The botnet has it all. Firstly, rather than communicating via a central control server, it uses a distributed peer to peer network. Its initial primary purpose was to mine bitcoins, a virtual online currency. But Kaspersky security specialist Tillmann Werner has discovered that infected computers have recently downloaded a new file, ddhttp.exe. On close analysis, this file turns out to be a version of a bot used for HTTP flooding attacks, which are able to disable web servers by bombarding them with requests.

The program regularly obtains a list of victims from the botnet. Werner told The H's associates at heise Security that the attacks seem to be limited to 31 German and two Austrian web sites in specific industries. All of the targets are either estate agency portals or food industry sites, such as pizza delivery services.

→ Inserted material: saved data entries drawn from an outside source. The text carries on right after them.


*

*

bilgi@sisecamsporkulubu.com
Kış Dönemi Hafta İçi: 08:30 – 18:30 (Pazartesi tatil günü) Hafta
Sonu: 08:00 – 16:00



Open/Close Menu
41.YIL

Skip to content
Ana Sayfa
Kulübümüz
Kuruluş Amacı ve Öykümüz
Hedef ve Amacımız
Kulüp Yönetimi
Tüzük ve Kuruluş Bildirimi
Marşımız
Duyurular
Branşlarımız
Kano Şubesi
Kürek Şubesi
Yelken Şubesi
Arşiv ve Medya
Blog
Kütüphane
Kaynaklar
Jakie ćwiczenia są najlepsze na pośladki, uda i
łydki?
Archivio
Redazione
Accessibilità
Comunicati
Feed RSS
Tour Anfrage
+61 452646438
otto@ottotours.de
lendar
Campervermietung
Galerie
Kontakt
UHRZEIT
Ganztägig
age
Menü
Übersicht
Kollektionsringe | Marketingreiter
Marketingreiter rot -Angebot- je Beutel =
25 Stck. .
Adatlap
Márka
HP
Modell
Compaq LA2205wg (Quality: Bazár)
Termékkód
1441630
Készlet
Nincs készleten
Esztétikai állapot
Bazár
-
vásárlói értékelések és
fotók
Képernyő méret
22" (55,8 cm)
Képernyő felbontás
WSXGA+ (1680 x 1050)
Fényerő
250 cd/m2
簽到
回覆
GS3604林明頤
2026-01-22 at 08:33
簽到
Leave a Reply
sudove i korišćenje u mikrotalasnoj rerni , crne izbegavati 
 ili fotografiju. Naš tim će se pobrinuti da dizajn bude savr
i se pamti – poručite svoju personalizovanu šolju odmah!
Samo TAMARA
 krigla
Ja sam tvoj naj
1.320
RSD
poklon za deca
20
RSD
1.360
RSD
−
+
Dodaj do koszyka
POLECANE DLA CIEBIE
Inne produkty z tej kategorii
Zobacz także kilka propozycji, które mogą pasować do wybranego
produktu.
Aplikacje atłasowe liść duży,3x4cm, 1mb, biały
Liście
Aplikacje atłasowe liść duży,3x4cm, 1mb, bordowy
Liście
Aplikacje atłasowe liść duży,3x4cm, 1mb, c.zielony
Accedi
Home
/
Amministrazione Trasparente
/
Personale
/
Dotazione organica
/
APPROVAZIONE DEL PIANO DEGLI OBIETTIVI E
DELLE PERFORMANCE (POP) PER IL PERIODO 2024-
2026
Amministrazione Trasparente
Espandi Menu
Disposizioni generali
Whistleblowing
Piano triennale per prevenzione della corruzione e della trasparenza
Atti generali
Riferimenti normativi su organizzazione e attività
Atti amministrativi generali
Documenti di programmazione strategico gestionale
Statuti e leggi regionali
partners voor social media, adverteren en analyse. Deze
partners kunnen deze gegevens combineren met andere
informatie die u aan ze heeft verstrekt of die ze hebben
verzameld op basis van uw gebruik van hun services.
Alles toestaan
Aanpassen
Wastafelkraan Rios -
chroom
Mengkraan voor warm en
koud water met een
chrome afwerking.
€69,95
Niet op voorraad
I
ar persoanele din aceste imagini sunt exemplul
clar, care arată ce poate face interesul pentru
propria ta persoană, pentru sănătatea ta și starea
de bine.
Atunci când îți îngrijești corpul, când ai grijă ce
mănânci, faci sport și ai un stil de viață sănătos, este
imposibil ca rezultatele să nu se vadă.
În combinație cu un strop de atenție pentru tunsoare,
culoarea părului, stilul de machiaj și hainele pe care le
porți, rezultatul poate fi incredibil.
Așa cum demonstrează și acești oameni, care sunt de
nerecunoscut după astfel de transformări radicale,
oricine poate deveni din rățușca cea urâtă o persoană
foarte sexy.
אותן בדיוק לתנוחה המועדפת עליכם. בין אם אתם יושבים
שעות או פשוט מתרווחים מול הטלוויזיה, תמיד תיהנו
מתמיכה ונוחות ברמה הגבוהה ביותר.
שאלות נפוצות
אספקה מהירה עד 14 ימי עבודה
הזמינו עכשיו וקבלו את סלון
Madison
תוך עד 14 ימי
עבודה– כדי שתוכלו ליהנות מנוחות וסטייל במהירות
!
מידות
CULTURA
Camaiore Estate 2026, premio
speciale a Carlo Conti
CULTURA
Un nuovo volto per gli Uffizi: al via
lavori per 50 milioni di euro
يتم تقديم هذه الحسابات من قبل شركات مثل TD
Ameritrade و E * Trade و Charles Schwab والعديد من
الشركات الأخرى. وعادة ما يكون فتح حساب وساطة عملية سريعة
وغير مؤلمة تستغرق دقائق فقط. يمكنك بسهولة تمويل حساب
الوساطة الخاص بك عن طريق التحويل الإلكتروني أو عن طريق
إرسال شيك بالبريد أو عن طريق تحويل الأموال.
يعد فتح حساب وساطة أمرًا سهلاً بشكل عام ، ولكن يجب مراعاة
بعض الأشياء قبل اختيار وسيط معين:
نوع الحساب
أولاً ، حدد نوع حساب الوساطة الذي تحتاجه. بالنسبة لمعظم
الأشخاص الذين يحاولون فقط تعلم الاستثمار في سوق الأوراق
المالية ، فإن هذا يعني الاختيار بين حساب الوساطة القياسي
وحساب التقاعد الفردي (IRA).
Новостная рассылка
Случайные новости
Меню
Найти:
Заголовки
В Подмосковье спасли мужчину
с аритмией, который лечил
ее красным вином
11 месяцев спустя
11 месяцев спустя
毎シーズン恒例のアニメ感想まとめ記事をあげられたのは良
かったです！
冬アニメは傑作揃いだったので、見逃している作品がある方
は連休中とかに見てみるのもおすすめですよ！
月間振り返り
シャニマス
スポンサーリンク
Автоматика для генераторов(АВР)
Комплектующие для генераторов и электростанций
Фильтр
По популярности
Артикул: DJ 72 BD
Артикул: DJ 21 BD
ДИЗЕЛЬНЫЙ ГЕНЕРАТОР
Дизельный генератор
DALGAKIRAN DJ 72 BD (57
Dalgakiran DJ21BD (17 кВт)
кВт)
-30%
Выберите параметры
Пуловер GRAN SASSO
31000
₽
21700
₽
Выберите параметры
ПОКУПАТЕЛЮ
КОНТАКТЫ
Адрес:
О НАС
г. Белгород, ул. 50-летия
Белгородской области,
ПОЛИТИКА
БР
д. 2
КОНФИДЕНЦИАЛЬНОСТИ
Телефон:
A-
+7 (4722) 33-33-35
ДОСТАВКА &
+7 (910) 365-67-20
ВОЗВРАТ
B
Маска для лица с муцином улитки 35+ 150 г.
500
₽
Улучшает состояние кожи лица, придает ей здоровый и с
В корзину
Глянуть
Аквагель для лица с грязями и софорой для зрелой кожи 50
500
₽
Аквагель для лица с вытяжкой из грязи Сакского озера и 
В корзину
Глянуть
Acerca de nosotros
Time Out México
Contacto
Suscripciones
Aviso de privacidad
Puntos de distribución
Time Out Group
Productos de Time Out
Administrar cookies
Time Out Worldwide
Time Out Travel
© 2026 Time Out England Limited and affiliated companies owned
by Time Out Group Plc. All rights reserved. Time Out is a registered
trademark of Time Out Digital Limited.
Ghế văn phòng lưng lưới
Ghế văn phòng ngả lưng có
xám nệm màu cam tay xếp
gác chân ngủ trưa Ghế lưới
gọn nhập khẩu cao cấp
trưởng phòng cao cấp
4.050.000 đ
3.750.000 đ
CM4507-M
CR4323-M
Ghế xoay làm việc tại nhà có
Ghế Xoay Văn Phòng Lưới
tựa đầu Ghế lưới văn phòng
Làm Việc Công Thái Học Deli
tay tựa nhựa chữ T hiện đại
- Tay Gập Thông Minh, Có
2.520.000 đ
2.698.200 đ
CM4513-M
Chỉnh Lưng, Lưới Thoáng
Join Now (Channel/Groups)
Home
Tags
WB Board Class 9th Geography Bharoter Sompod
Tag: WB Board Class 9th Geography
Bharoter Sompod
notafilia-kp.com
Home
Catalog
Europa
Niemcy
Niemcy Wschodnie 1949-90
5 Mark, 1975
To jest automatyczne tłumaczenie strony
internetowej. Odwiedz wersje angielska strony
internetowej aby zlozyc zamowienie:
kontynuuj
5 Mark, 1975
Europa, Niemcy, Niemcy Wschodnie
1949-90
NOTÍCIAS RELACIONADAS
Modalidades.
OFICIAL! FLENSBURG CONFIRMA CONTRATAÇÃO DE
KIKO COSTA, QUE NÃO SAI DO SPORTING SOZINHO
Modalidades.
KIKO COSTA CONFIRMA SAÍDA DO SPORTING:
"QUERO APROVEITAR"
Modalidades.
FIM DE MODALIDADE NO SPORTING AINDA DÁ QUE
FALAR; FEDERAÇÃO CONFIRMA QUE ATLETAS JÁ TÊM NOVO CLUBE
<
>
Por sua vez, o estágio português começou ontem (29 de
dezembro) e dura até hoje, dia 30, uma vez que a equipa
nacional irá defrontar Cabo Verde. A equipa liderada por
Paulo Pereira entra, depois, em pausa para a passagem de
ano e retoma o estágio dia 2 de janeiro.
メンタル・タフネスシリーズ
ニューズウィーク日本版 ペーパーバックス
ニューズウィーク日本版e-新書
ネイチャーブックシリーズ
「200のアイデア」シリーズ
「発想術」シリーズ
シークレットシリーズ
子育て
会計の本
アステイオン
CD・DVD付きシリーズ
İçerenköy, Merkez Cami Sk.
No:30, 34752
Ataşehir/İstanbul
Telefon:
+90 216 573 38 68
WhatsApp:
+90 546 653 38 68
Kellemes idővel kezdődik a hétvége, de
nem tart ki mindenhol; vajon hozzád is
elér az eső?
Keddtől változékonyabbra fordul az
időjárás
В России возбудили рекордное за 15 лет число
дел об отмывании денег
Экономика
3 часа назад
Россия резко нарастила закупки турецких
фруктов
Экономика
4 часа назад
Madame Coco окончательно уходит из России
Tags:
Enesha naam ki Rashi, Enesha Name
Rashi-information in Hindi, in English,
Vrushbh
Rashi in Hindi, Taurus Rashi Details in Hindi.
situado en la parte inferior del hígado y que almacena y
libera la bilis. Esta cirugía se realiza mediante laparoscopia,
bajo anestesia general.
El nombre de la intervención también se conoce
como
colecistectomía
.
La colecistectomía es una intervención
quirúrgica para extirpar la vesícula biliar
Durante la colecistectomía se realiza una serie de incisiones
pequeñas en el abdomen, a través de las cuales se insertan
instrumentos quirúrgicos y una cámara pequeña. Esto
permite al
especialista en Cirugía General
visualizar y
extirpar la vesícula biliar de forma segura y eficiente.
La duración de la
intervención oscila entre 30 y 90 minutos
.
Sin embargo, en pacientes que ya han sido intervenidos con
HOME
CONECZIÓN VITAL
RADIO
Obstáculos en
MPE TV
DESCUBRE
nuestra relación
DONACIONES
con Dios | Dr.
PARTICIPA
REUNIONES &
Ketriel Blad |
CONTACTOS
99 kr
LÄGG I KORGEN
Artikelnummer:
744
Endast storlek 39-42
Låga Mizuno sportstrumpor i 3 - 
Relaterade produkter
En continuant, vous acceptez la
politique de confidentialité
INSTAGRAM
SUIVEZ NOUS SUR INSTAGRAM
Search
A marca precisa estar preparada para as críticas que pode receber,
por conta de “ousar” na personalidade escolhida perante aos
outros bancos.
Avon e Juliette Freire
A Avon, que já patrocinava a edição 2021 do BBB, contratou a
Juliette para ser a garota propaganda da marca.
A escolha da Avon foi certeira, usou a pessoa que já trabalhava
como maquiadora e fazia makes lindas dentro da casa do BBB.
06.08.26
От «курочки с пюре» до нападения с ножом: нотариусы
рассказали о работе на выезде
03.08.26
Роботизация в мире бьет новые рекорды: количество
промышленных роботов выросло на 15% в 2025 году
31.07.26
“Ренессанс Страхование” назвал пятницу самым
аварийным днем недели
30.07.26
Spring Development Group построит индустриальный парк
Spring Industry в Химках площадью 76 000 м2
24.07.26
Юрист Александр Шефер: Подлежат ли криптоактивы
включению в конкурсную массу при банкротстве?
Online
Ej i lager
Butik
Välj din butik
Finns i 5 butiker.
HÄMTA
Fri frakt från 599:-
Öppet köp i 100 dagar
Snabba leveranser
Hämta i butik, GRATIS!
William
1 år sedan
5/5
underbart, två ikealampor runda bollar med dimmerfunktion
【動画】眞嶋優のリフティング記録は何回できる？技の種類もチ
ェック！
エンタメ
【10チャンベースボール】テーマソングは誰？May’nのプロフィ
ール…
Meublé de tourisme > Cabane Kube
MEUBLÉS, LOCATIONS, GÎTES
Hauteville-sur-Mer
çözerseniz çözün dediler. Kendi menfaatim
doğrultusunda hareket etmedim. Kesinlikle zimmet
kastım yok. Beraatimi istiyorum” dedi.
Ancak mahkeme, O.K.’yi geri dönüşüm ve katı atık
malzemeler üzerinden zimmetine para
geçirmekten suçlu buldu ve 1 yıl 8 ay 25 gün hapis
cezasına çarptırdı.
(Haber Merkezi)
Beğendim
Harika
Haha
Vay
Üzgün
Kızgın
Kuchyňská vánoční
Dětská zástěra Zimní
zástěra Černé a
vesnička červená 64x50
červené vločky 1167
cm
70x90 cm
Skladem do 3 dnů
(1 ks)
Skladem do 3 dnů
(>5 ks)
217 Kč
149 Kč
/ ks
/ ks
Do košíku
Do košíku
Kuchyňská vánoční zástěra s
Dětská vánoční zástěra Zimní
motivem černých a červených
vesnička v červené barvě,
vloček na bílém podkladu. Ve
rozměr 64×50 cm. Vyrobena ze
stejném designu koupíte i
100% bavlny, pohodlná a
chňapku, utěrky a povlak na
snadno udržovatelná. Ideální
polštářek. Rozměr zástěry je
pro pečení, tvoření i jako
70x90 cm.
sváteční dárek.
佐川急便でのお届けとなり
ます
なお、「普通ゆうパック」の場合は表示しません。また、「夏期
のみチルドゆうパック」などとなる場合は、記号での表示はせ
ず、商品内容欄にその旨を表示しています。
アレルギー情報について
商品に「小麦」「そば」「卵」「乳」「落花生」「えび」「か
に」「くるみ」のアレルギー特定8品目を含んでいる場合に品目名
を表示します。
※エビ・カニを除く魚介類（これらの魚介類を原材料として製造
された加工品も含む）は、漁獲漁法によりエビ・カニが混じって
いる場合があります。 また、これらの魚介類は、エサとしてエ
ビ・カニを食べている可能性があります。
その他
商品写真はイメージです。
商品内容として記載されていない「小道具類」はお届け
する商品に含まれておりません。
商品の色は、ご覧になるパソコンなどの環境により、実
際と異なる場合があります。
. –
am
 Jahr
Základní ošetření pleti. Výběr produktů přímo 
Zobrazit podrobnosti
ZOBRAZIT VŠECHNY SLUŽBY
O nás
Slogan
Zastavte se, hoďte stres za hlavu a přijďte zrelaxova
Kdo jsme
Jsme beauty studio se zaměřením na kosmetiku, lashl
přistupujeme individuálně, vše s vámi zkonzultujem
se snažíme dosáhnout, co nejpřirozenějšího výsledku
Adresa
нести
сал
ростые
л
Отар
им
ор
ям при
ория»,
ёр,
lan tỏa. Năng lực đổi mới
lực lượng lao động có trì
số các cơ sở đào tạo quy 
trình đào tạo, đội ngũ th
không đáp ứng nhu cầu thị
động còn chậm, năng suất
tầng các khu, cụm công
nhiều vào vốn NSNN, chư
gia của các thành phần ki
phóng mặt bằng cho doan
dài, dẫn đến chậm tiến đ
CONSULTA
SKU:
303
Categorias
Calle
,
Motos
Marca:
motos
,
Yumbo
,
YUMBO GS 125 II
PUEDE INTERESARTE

Shortly thereafter, another distributed denial-of-service (DDoS) module was downloaded, this time for UDP flooding attacks. The list of targets is shorter, but no less interesting. It includes IP addresses belonging to companies which provide services for defending against DDoS attacks. This may be the botnet operator reacting to countermeasures by its targets with the aim of increasing the havoc wreaked.

In response to enquirers by Kaspersky, some of the companies on the list have confirmed that they have suffered DDoS attacks involving hundreds of thousands of attacking systems. One of the most prominent victims is During one attack, the company registered attacks from approximately 50,000 IP addresses generating 20,000 – 30,000 requests per second over the course of three hours.

The motive behind the attacks remains unclear. Fortunately, they appear to have ceased yesterday. The botnet is, however, still out there; peer-to-peer (P2P) networks are not easy to take down. The worst case scenario is that the initial warning shot will be followed by more persistent attacks.